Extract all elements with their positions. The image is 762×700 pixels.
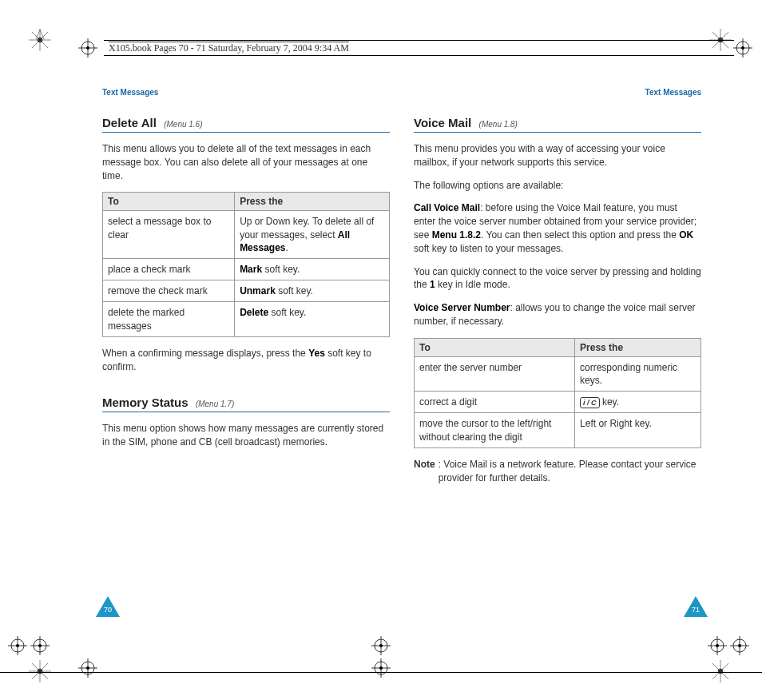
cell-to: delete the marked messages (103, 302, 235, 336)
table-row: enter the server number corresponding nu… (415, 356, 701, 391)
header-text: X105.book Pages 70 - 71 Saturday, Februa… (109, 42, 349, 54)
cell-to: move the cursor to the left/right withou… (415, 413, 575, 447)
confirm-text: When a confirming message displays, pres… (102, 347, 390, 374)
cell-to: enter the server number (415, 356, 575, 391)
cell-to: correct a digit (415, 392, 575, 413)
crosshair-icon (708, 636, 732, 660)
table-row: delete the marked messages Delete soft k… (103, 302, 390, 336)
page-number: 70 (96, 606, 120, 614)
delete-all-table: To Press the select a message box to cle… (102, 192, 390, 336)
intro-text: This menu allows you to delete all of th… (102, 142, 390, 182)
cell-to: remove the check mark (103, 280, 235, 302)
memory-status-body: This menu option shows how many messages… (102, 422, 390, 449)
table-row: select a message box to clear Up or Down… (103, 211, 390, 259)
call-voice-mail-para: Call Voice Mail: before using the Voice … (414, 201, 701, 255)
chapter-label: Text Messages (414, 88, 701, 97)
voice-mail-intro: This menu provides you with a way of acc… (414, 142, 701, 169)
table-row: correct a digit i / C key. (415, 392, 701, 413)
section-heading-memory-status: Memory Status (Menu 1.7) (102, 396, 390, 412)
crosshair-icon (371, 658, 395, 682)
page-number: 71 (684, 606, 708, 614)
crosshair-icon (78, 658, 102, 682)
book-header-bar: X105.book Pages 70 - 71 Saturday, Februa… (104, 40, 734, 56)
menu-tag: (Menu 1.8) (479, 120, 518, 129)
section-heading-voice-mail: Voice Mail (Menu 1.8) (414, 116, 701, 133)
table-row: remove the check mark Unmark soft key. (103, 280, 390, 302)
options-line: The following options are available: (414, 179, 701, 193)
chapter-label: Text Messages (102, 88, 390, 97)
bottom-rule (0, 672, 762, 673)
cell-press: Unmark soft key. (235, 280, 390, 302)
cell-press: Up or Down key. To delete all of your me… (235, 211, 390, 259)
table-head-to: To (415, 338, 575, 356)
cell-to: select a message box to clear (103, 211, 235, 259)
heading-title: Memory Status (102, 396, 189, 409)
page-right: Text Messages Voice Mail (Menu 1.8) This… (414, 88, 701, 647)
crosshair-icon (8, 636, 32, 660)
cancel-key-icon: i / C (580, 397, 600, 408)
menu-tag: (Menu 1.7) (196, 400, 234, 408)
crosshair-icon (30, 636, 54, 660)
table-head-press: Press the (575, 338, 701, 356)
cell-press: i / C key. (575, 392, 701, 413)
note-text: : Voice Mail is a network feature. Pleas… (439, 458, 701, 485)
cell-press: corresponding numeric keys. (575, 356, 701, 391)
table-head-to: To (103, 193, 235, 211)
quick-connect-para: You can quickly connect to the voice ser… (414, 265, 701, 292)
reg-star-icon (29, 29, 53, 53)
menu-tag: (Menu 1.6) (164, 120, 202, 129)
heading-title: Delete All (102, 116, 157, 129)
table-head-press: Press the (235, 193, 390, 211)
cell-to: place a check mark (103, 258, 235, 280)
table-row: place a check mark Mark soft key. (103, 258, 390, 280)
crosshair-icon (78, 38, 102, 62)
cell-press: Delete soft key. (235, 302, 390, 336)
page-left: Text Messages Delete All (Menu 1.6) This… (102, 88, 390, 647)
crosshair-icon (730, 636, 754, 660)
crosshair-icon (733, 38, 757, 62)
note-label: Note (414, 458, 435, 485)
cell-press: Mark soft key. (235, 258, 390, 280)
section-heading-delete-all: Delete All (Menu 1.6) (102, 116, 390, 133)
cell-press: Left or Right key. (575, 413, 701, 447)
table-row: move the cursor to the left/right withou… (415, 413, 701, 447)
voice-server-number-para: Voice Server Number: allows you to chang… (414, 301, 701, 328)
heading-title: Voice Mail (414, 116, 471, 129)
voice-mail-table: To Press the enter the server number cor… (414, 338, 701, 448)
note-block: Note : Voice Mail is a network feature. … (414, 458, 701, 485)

■ ■ ■ ■ ■ ■ ■

Work required:
Search the entries for the word "network" and copy every line that holds it.

Response for this exercise:
note-text: : Voice Mail is a network feature. Pleas… (439, 458, 701, 485)
note-block: Note : Voice Mail is a network feature. … (414, 458, 701, 485)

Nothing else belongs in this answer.